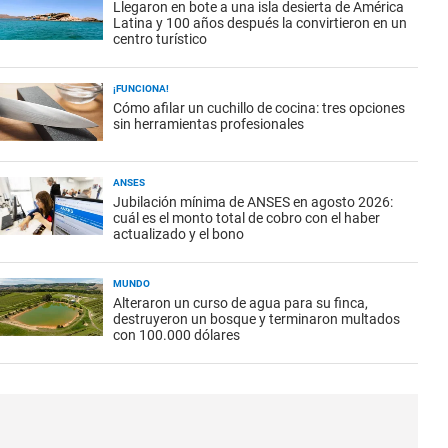
Llegaron en bote a una isla desierta de América
Latina y 100 años después la convirtieron en un
centro turístico
¡FUNCIONA!
Cómo afilar un cuchillo de cocina: tres opciones
sin herramientas profesionales
ANSES
Jubilación mínima de ANSES en agosto 2026:
cuál es el monto total de cobro con el haber
actualizado y el bono
MUNDO
Alteraron un curso de agua para su finca,
destruyeron un bosque y terminaron multados
con 100.000 dólares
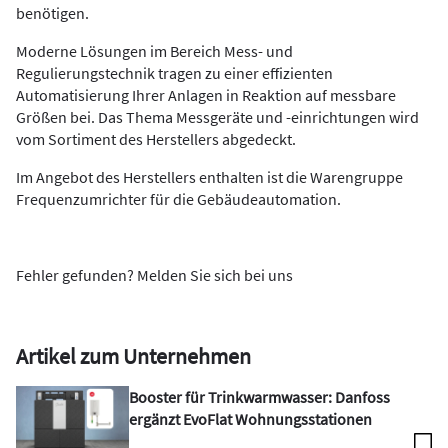
benötigen.
Moderne Lösungen im Bereich Mess- und
Regulierungstechnik tragen zu einer effizienten
Automatisierung Ihrer Anlagen in Reaktion auf messbare
Größen bei. Das Thema Messgeräte und -einrichtungen wird
vom Sortiment des Herstellers abgedeckt.
Im Angebot des Herstellers enthalten ist die Warengruppe
Frequenzumrichter für die Gebäudeautomation.
Fehler gefunden? Melden Sie sich bei uns
Artikel zum Unternehmen
Booster für Trinkwarmwasser: Danfoss
ergänzt EvoFlat Wohnungsstationen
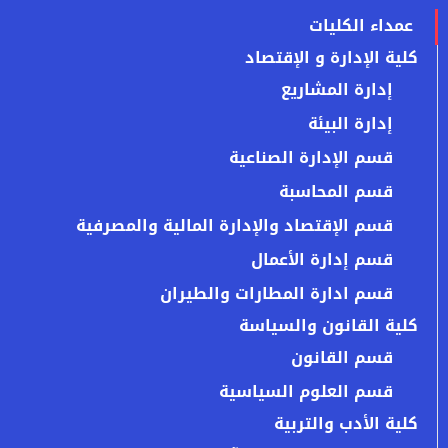
عمداء الكليات
كلية الإدارة و الإقتصاد
إدارة المشاريع
إدارة البيئة
قسم الإدارة الصناعية
قسم المحاسبة
قسم الإقتصاد والإدارة المالية والمصرفية
قسم إدارة الأعمال
قسم ادارة المطارات والطيران
كلية القانون والسياسة
قسم القانون
قسم العلوم السياسية
كلية الأدب والتربية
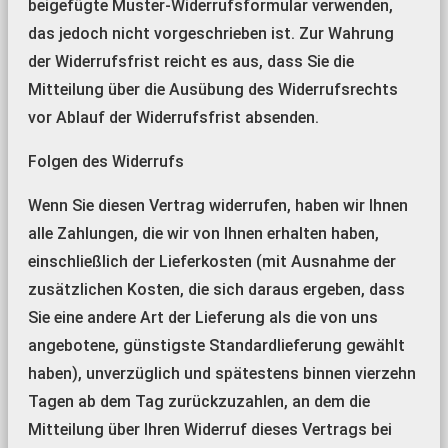
beigefügte Muster-Widerrufsformular verwenden,
das jedoch nicht vorgeschrieben ist. Zur Wahrung
der Widerrufsfrist reicht es aus, dass Sie die
Mitteilung über die Ausübung des Widerrufsrechts
vor Ablauf der Widerrufsfrist absenden.
Folgen des Widerrufs
Wenn Sie diesen Vertrag widerrufen, haben wir Ihnen
alle Zahlungen, die wir von Ihnen erhalten haben,
einschließlich der Lieferkosten (mit Ausnahme der
zusätzlichen Kosten, die sich daraus ergeben, dass
Sie eine andere Art der Lieferung als die von uns
angebotene, günstigste Standardlieferung gewählt
haben), unverzüglich und spätestens binnen vierzehn
Tagen ab dem Tag zurückzuzahlen, an dem die
Mitteilung über Ihren Widerruf dieses Vertrags bei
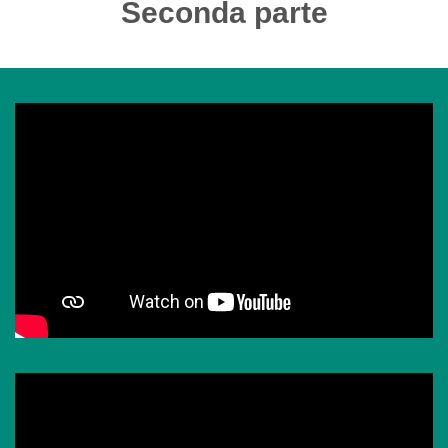
Seconda parte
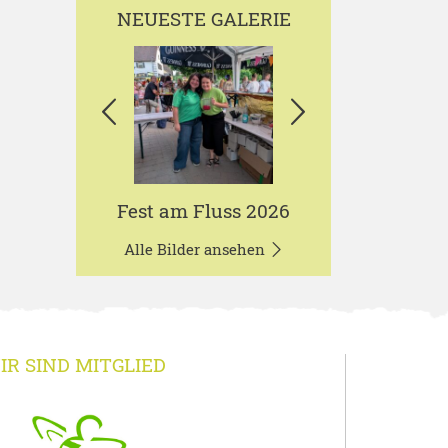
NEUESTE GALERIE
Fest am Fluss 2026
Alle Bilder ansehen
IR SIND MITGLIED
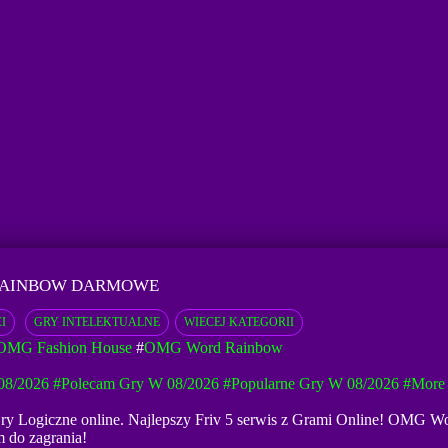
RAINBOW DARMOWE
I
GRY INTELEKTUALNE
WIECEJ KATEGORII
 OMG Fashion House
#
OMG Word Rainbow
08/2026
#Polecam Gry W 08/2026
#Popularne Gry W 08/2026
#more
y Logiczne online. Najlepszy Friv 5 serwis z Grami Online! OMG Wor
 do zagrania!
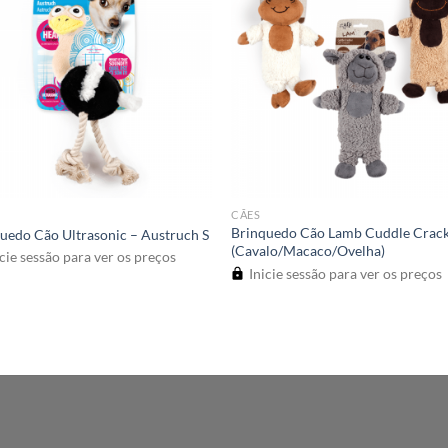
CÃES
Brinquedo Cão Lamb Cuddle Crack
uedo Cão Ultrasonic – Austruch S
(Cavalo/Macaco/Ovelha)
cie sessão para ver os preços
Inicie sessão para ver os preços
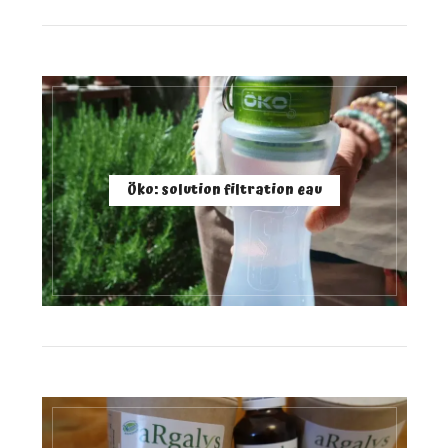
Öko: solution filtration eau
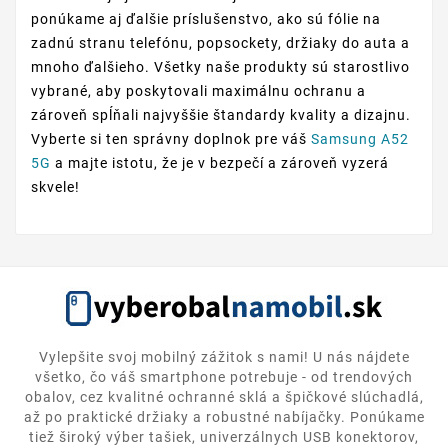
ponúkame aj ďalšie príslušenstvo, ako sú fólie na
zadnú stranu telefónu, popsockety, držiaky do auta a
mnoho ďalšieho. Všetky naše produkty sú starostlivo
vybrané, aby poskytovali maximálnu ochranu a
zároveň spĺňali najvyššie štandardy kvality a dizajnu.
Vyberte si ten správny doplnok pre váš
Samsung A52
5G
a majte istotu, že je v bezpečí a zároveň vyzerá
skvele!
Vylepšite svoj mobilný zážitok s nami! U nás nájdete
všetko, čo váš smartphone potrebuje - od trendových
obalov, cez kvalitné ochranné sklá a špičkové slúchadlá,
až po praktické držiaky a robustné nabíjačky. Ponúkame
tiež široký výber tašiek, univerzálnych USB konektorov,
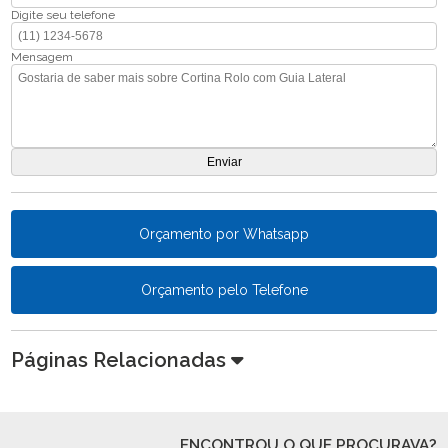
Digite seu telefone
Mensagem
Orçamento por Whatsapp
Orçamento pelo Telefone
Páginas Relacionadas
ENCONTROU O QUE PROCURAVA?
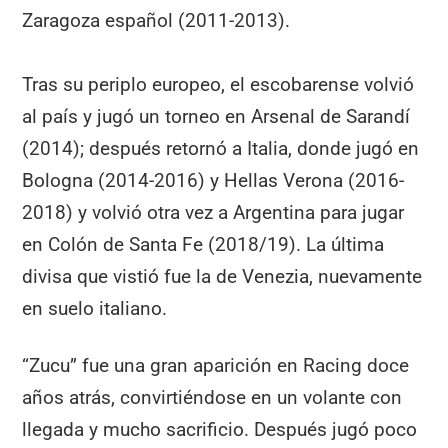
Zaragoza español (2011-2013).
Tras su periplo europeo, el escobarense volvió
al país y jugó un torneo en Arsenal de Sarandí
(2014); después retornó a Italia, donde jugó en
Bologna (2014-2016) y Hellas Verona (2016-
2018) y volvió otra vez a Argentina para jugar
en Colón de Santa Fe (2018/19). La última
divisa que vistió fue la de Venezia, nuevamente
en suelo italiano.
“Zucu” fue una gran aparición en Racing doce
años atrás, convirtiéndose en un volante con
llegada y mucho sacrificio. Después jugó poco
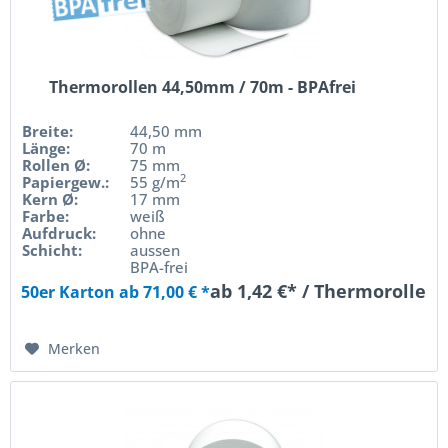
Thermorollen 44,50mm / 70m - BPAfrei
Breite:
44,50 mm
Länge:
70 m
Rollen Ø:
75 mm
2
Papiergew.:
55 g/m
Kern Ø:
17 mm
Farbe:
weiß
Aufdruck:
ohne
Schicht:
aussen
BPA-frei
ab 1,42 €* / Thermorolle
50er Karton ab 71,00 € *
Merken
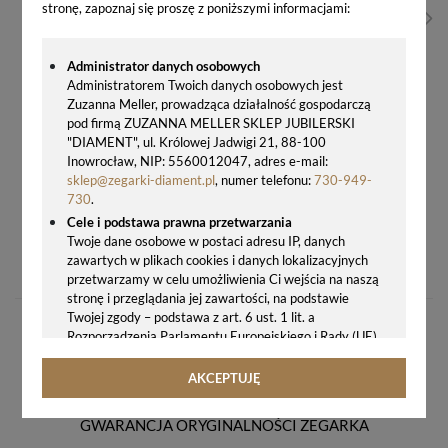
stronę, zapoznaj się proszę z poniższymi informacjami:
Administrator danych osobowych
Administratorem Twoich danych osobowych jest
Zuzanna Meller, prowadząca działalność gospodarczą
pod firmą ZUZANNA MELLER SKLEP JUBILERSKI
"DIAMENT", ul. Królowej Jadwigi 21, 88-100
Inowrocław, NIP: 5560012047, adres e-mail:
sklep@zegarki-diament.pl
, numer telefonu:
730-949-
730
.
Cele i podstawa prawna przetwarzania
Twoje dane osobowe w postaci adresu IP, danych
ZEGAREK MĘSKI TISSOT PRC 100 SOLAR T151.422.36.051.00 – ZEGAREK SOLARNY 100M
zawartych w plikach cookies i danych lokalizacyjnych
2200,00 zł
przetwarzamy w celu umożliwienia Ci wejścia na naszą
stronę i przeglądania jej zawartości, na podstawie
Twojej zgody – podstawa z art. 6 ust. 1 lit. a
Rozporządzenia Parlamentu Europejskiego i Rady (UE)
2016/679 z 27.04.2016 r. w sprawie ochrony osób
fizycznych w związku z przetwarzaniem danych
AKCEPTUJĘ
osobowych i w sprawie swobodnego przepływu takich
danych oraz uchylenia dyrektywy 95/46/WE (ogólne
GWARANCJA ORYGINALNOŚCI ZEGARKA
rozporządzenie o ochronie danych, tj. RODO).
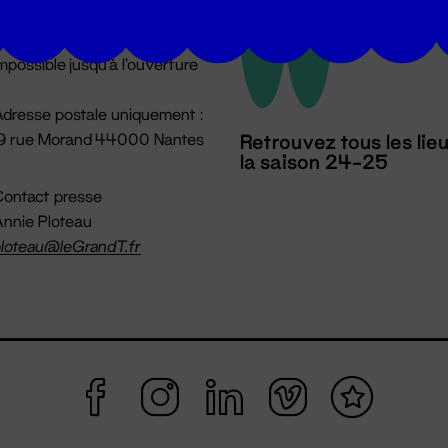
u lundi au vendredi 14h → 18h
 Accueil physique
mpossible jusqu'à l'ouverture
dresse postale uniquement :
19 rue Morand 44000 Nantes
Retrouvez tous les lie
la saison 24-25
ontact presse
nnie Ploteau
loteau@leGrandT.fr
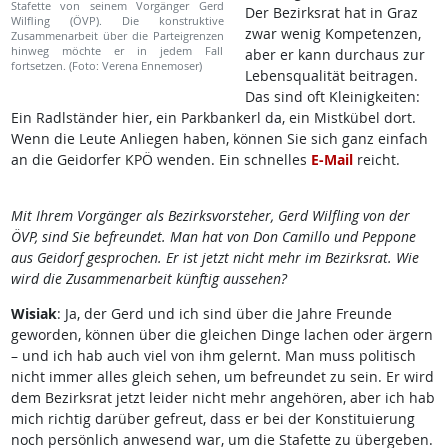
Stafette von seinem Vorgänger Gerd
Der Bezirksrat hat in Graz
Wilfling (ÖVP). Die konstruktive
zwar wenig Kompetenzen,
Zusammenarbeit über die Parteigrenzen
hinweg möchte er in jedem Fall
aber er kann durchaus zur
fortsetzen. (Foto: Verena Ennemoser)
Lebensqualität beitragen.
Das sind oft Kleinigkeiten:
Ein Radlständer hier, ein Parkbankerl da, ein Mistkübel dort.
Wenn die Leute Anliegen haben, können Sie sich ganz einfach
an die Geidorfer KPÖ wenden. Ein schnelles
E-Mail
reicht.
Mit Ihrem Vorgänger als Bezirksvorsteher, Gerd Wilfling von der
ÖVP, sind Sie befreundet. Man hat von Don Camillo und Peppone
aus Geidorf gesprochen. Er ist jetzt nicht mehr im Bezirksrat. Wie
wird die Zusammenarbeit künftig aussehen?
Wisiak
: Ja, der Gerd und ich sind über die Jahre Freunde
geworden, können über die gleichen Dinge lachen oder ärgern
– und ich hab auch viel von ihm gelernt. Man muss politisch
nicht immer alles gleich sehen, um befreundet zu sein. Er wird
dem Bezirksrat jetzt leider nicht mehr angehören, aber ich hab
mich richtig darüber gefreut, dass er bei der Konstituierung
noch persönlich anwesend war, um die Stafette zu übergeben.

◆ ◆ ◆ ◆ ◆ ◆ ◆

TASK ITEM: Show the lines above that have the word "jetzt".

RESULT FOR THIS EXERCISE:
aus Geidorf gesprochen. Er ist jetzt nicht mehr im Bezirksrat. Wie
dem Bezirksrat jetzt leider nicht mehr angehören, aber ich hab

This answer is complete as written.